Location-sharing social network Foursquare and HootSuite, which lets users monitor Twitter and other social networks more easily, appeared to have recovered. Ideeli, a four-year-old SoHo-based flash-sale shopping site, reported a temporary outage for about 10 minutes around 4 a.m. Thursday. While the company was able to quickly recover by using infrastructure from a different zone, the outage puts a new spin on the retailer’s relationship with Amazon.
Here’s the scoop:
Prior to the explosive use of online services, when online companies went into business they had to build their own racks of servers to store data and run applications.
With the advance in online services companies such as Netlfix do not host their own servers but they rent space on the servers of companies such as Rackspace, Cbeyond, Amazon and dozens of other companies. These companies (such as Amazon.com) manage the online applications and data of their clients (such as Rackspace).
Ideally when a problem happens with the server (or servers) of a cloud computing vendor, there are redundant systems in place to move data and applications to working servers – thus mitigating any damage.
From what I’ve read Amazon.com’s backup systems did not kick in.
So what can you do? What is the take away?
– Continue to use online services and continue to move to host your data “in the cloud”
– Understand that technology will fail. Your iPad, your BlackBerry, your Vostro notebook and your online service provider.
– Have backup plans in place to continue operating if your technology fails.
– Have systems in place to know what to do and when if technology fails. For example, if your phone lines go down, that might not be a serious problem if the problem only lasts for one hour. What happens if things are down for 2 days. For your online services, if things are down for 30 minutes – is that catastrophic or can your business be fine if online services are down for say 4 hours.
– Have backup systems in place with your vendor and with 2nd and 3rd party vendors. If you have an important application running in the cloud you MUST make the investment to have an engineer (or team of engineers) build systems that have failovers and redundancy.
A New York Tech Meetup discussion board participant (Jonathan Vanasco) writes:
These companies were reliant upon nothing but complete stupidity. I know of several high profile sites that run on EC2 (Amazon Web Services) and had multi-zone failover systems in place ? they were largely unaffected.
There was an issue at a single , physical data center. This is akin to when Rackspace had power issues a few years back in one center, or when that digital hub in LA lost primary and backup power. A smart engineer would have designed a system on EC2 to handle multiple zones for failover — just like a smart engineer in a colo facility would have designed a system to failover to a hosting center on a different coast.
Amazon had given all the sites that busted today the capabilities and abilities to have failover. While many sites hosted on Amazon went offline today, many stayed online as well — thanks to great engineers and architects who did their job the right way.

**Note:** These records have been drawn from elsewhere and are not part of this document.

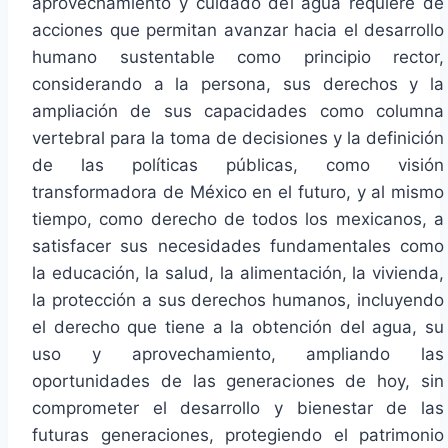
aprovechamiento y cuidado del agua requiere de
acciones que permitan avanzar hacia el desarrollo
humano sustentable como principio rector,
considerando a la persona, sus derechos y la
ampliación de sus capacidades como columna
vertebral para la toma de decisiones y la definición
de las políticas públicas, como visión
transformadora de México en el futuro, y al mismo
tiempo, como derecho de todos los mexicanos, a
satisfacer sus necesidades fundamentales como
la educación, la salud, la alimentación, la vivienda,
la protección a sus derechos humanos, incluyendo
el derecho que tiene a la obtención del agua, su
uso y aprovechamiento, ampliando las
oportunidades de las generaciones de hoy, sin
comprometer el desarrollo y bienestar de las
futuras generaciones, protegiendo el patrimonio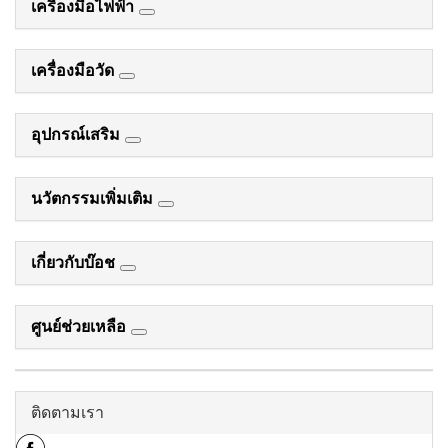
เครื่องมือไฟฟ้า
เครื่องมือวัด
อุปกรณ์เสริม
นวัตกรรมเพิ่มเติม
เกี่ยวกับบ๊อช
ศูนย์ช่วยเหลือ
ติดตามเรา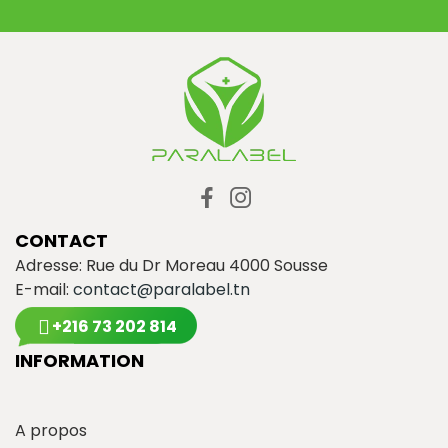
CONTACT
Adresse: Rue du Dr Moreau 4000 Sousse
E-mail:
contact@paralabel.tn
+216 73 202 814
INFORMATION
A propos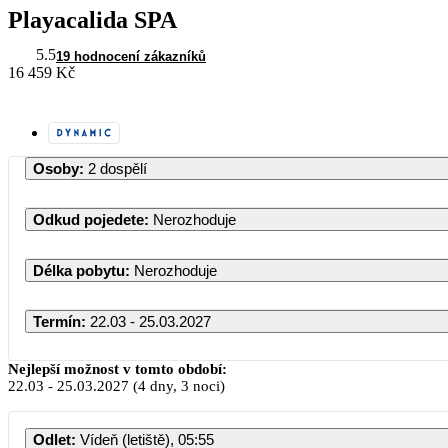
Playacalida SPA
5.5
19 hodnocení zákazníků
16 459 Kč
Osoby
:
2 dospělí
Odkud pojedete
:
Nerozhoduje
Délka pobytu
:
Nerozhoduje
Termín
:
22.03 - 25.03.2027
Nejlepší možnost v tomto období:
22.03
-
25.03.2027
(4 dny, 3 noci)
Odlet
:
Vídeň (letiště), 05:55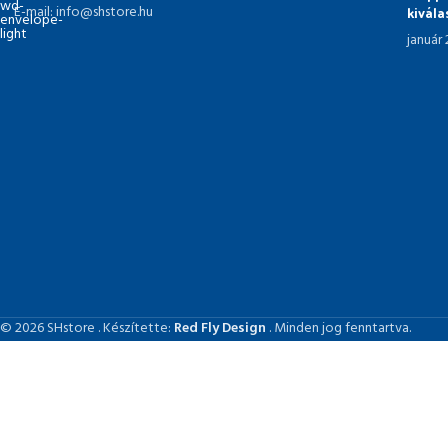
kivál
E-mail: info@shstore.hu
január
© 2026 SHstore . Készítette:
Red Fly Design
. Minden jog fenntartva.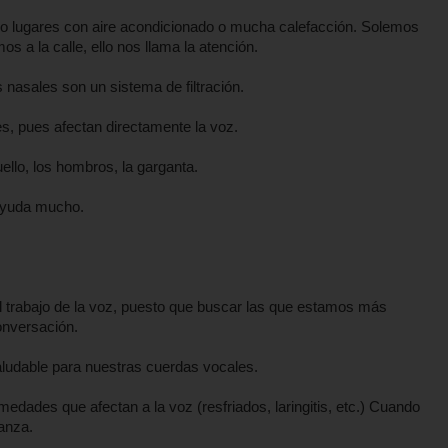
o lugares con aire acondicionado o mucha calefacción. Solemos
a la calle, ello nos llama la atención.
s nasales son un sistema de filtración.
es, pues afectan directamente la voz.
ello, los hombros, la garganta.
 ayuda mucho.
.
l trabajo de la voz, puesto que buscar las que estamos más
onversación.
aludable para nuestras cuerdas vocales.
dades que afectan a la voz (resfriados, laringitis, etc.) Cuando
anza.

The companies are to blame – Amazon does not guarantee 100% uptime, and one would be foolish to expect a service promise like that. You should always build systems expecting failures to happen ? and running something on historically unstable cloud platforms should really suggest that is a top priority ]. A bunch of CTOs and VPs of Engineering at some famous companies were simply stupid and cut corners.
While I largely agree with this, what happens in the (very common) scenario where the CTO and/or VP of Engineering says ‘it should be done this way’, and the CEO, or the head of the company says “let’s not worry about it now” or “we have other priorities”. It could be argued that they are not doing their jobs properly, but sometimes tech folks are constrained because the business folk make the decision to take that risk. I’m not proposing that every, or even a majority of the companies whose sites went down yesterday were a result of the scenario I just outlined, but it’s a possibility.
Oh, and one other thought; for those who may balk at some of the prices for talent mentioned in the “Negotiations with a developer” thread; ideally, if you’re paying those high rates for talent, you’re going to get someone who’s thought through these scenarios, put together plans for such a situation, justified their expense to the business, explained why those plans are necessary, and executed when things go pear-shaped so their sites are up and running while others are blaming Amazon for “trashing” their sites/businesses. You’re less likely to have someone come up with plans like those for 20/hr. [END QUOTE]
Technology will fail. Be prepared and have plans in place to deal with it.